What the task asks: In the data below, which lines hold the word "ITRI"? Copy them.

Supplied records:
§ §

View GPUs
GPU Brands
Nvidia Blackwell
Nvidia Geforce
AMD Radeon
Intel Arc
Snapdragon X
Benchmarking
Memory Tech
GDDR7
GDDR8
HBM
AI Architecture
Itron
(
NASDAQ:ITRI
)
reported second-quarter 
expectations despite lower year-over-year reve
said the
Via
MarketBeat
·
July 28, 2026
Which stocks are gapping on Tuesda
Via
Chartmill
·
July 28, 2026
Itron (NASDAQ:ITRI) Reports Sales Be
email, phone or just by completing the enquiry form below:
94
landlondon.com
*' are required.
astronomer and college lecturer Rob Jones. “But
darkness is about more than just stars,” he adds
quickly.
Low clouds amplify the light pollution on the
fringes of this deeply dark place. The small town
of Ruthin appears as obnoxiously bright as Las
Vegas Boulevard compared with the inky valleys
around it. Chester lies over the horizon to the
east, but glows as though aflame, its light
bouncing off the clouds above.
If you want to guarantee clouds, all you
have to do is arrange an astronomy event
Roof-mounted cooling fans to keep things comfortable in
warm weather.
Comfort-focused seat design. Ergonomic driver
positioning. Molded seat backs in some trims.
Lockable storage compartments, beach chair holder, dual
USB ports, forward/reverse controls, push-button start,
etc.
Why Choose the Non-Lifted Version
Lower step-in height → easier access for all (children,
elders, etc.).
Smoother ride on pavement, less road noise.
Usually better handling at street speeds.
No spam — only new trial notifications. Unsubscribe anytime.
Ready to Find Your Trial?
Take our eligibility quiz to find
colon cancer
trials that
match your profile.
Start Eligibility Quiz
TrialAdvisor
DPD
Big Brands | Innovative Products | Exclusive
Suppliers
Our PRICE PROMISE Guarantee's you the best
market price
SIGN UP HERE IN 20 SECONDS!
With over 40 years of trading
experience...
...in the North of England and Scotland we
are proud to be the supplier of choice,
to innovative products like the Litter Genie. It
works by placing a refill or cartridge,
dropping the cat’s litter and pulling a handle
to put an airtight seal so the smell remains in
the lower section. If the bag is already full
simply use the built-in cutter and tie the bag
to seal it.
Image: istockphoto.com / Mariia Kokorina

§ §

Answer below:
NASDAQ:ITRI
Itron (NASDAQ:ITRI) Reports Sales Be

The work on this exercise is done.